There are lots of galaxies which have been photographed and catalogued which are currently more than 16 billion lightyears from us. If you could freeze expansion today and measure with any ordinary instrument (radar for instance) it would be more than 16 billion.
That's a mere redshift of 1.8 or so (I'll check later). In fact I would say that MOST galaxies that we have photographed are currently farther than 16 billion lightyears.

So pick one. If you left today, traveling the speed of light, you could never reach it! Because of expansion.

OK. So that means there is an "event horizon". Somewhere between 15 and 16 I think.
It means if say in some wellknown-to-us galaxy, some event happens TODAY and they send us word of it by flashing a laser flash at us the news of that event will never reach us! Not in 100 billion years, if we could wait that long, or in 100 trillion years.

And in a certain philosophical sense, what you call "objects" in your post are events. Because gas forms dust forms stars and galaxies and after a while black holes, and even black holes can change--they evaporate. All objects are events, in a certain timeframe.

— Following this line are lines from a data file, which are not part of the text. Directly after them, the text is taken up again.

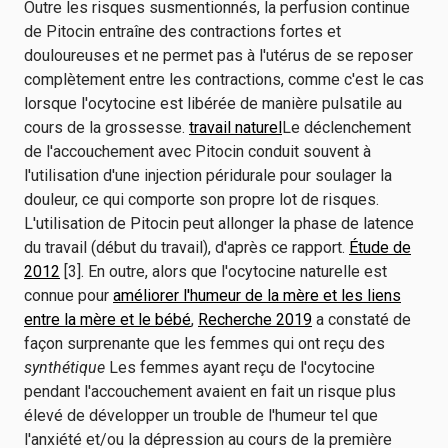
Outre les risques susmentionnés, la perfusion continue
de Pitocin entraîne des contractions fortes et
douloureuses et ne permet pas à l'utérus de se reposer
complètement entre les contractions, comme c'est le cas
lorsque l'ocytocine est libérée de manière pulsatile au
cours de la grossesse.
travail naturel
Le déclenchement
de l'accouchement avec Pitocin conduit souvent à
l'utilisation d'une injection péridurale pour soulager la
douleur, ce qui comporte son propre lot de risques.
L'utilisation de Pitocin peut allonger la phase de latence
du travail (début du travail), d'après ce rapport.
Étude de
2012
[3]. En outre, alors que l'ocytocine naturelle est
connue pour
améliorer l'humeur de la mère et les liens
entre la mère et le bébé
,
Recherche 2019
a constaté de
façon surprenante que les femmes qui ont reçu des
synthétique
Les femmes ayant reçu de l'ocytocine
pendant l'accouchement avaient en fait un risque plus
élevé de développer un trouble de l'humeur tel que
l'anxiété et/ou la dépression au cours de la première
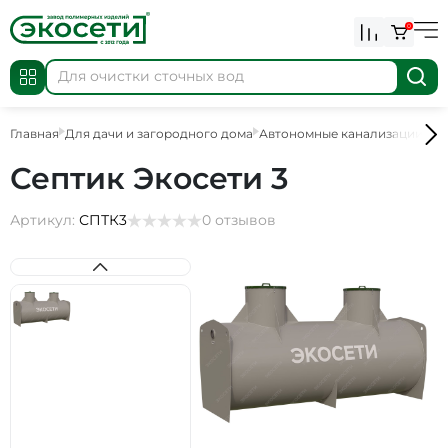
0
Главная
Для дачи и загородного дома
Автономные канализации
Ав
Септик Экосети 3
Артикул:
СПТК3
0 отзывов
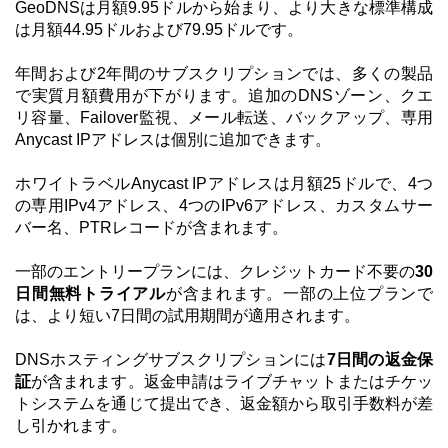
GeoDNSは月額9.95ドルから始まり、より大きな標準構成
は月額44.95ドルおよび79.95ドルです。
年間および2年間のサブスクリプションでは、多くの製品
で実質月額費用が下がります。追加のDNSゾーン、クエ
リ容量、Failover監視、メール転送、バックアップ、専用
Anycast IPアドレスは個別に追加できます。
ホワイトラベルAnycast IPアドレスは月額25ドルで、4つ
の専用IPv4アドレス、4つのIPv6アドレス、カスタムサー
バー名、PTRレコードが含まれます。
一部のエントリープランには、クレジットカード不要の
30
日間無料トライアル
が含まれます。一部の上位プランで
は、より短い7日間の試用期間が適用されます。
DNSホスティングサブスクリプションには
7日間の返金保
証
が含まれます。返金申請はライブチャットまたはチケッ
トシステムを通じて提出でき、返金額から取引手数料が差
し引かれます。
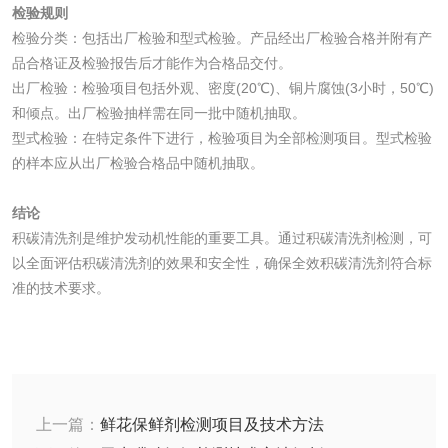
检验规则
检验分类：包括出厂检验和型式检验。产品经出厂检验合格并附有产
品合格证及检验报告后才能作为合格品交付。
水处理剂
出厂检验：检验项目包括外观、密度(20℃)、铜片腐蚀(3小时，50℃)
和倾点。出厂检验抽样需在同一批中随机抽取。
水处理药剂检测
聚丙烯酰胺检测
型式检验：在特定条件下进行，检验项目为全部检测项目。型式检验
的样本应从出厂检验合格品中随机抽取。
工业乳状氢氧化钙
铝酸钙检测
结论
检测
积碳清洗剂是维护发动机性能的重要工具。通过积碳清洗剂检测，可
三氯异氰尿酸检测
磷酸二氢铵检测
以全面评估积碳清洗剂的效果和安全性，确保全效积碳清洗剂符合标
准的技术要求。
碳酸钙检测
活性炭
活性炭检测
煤质颗粒活性炭检
上一篇：
鲜花保鲜剂检测项目及技术方法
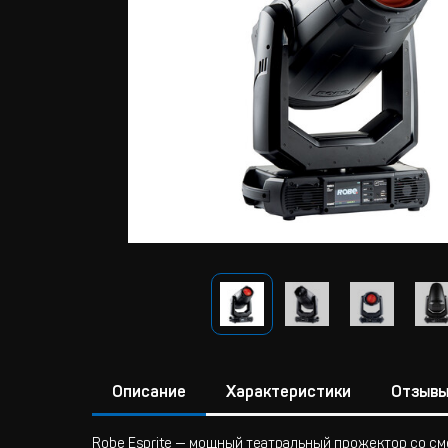
Описание
Характеристики
Отзыв
Robe Esprite — мощный театральный прожектор со с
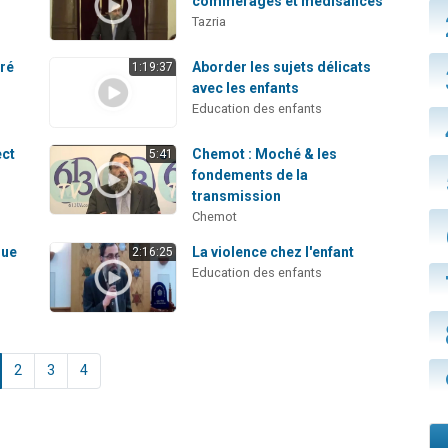
commérages et médisances
Tazria
cré
Aborder les sujets délicats
1:19:37
avec les enfants
Education des enfants
ect
Chemot : Moché & les
5:41
fondements de la
transmission
Chemot
que
La violence chez l'enfant
2:16:25
Education des enfants
2
3
4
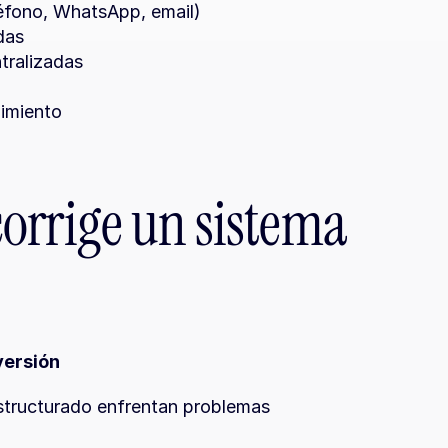
léfono, WhatsApp, email)
das
tralizadas
dimiento
orrige un sistema 
versión
structurado enfrentan problemas 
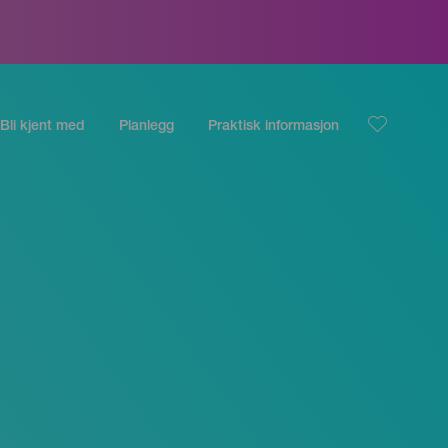
Bli kjent med
Planlegg
Praktisk informasjon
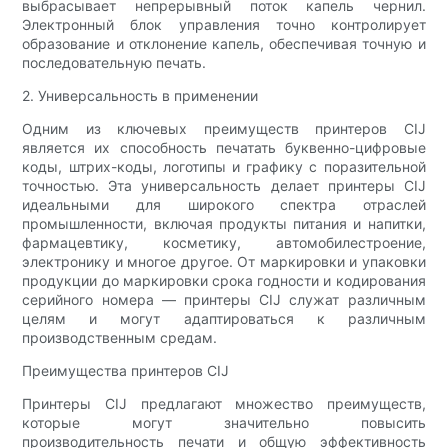
выбрасывает непрерывный поток капель чернил.
Электронный блок управления точно контролирует
образование и отклонение капель, обеспечивая точную и
последовательную печать.
2. Универсальность в применении
Одним из ключевых преимуществ принтеров CIJ
является их способность печатать буквенно-цифровые
коды, штрих-коды, логотипы и графику с поразительной
точностью. Эта универсальность делает принтеры CIJ
идеальными для широкого спектра отраслей
промышленности, включая продукты питания и напитки,
фармацевтику, косметику, автомобилестроение,
электронику и многое другое. От маркировки и упаковки
продукции до маркировки срока годности и кодирования
серийного номера — принтеры CIJ служат различным
целям и могут адаптироваться к различным
производственным средам.
Преимущества принтеров CIJ
Принтеры CIJ предлагают множество преимуществ,
которые могут значительно повысить
производительность печати и общую эффективность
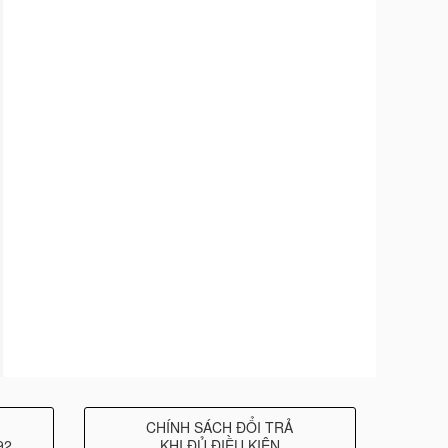
CHÍNH SÁCH ĐỔI TRẢ
92
KHI ĐỦ ĐIỀU KIỆN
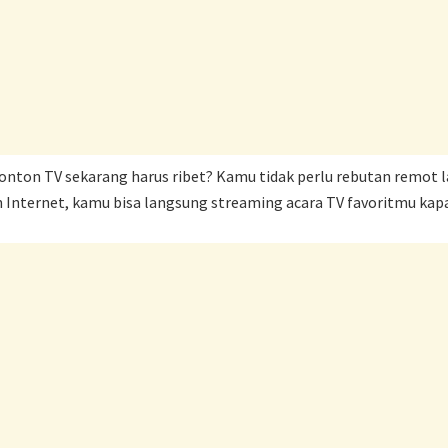
onton TV sekarang harus ribet? Kamu tidak perlu rebutan remot l
ternet, kamu bisa langsung streaming acara TV favoritmu kapan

So are there objects which we cannot see. Yes, objects are events, and we cannot see most of the events in the universe, and will never see those events, even if we know of their likely occurrence in places we have already photographed and catalogued. We will never see those events, or objects, no matter how long we wait.

 

[Chronos]

z~1100 is the practical limit on photons, for reasons already noted. That is not, however, the end of the story. A neutrino telescope could peer back well before the current 380,000 year limit imposed on photons, but, impractical. Another option - and a good one - is gravity waves. We already have one such detector up and running - LIGO [see http://www.nsf.gov/news/news_summ.jsp?cntn_id=103042 ], and another in the works - LISA [see http://lisa.nasa.gov/] .

 

[Borek]

From what I understand problem with gravity waves detectors is that they have not detected anything up to now.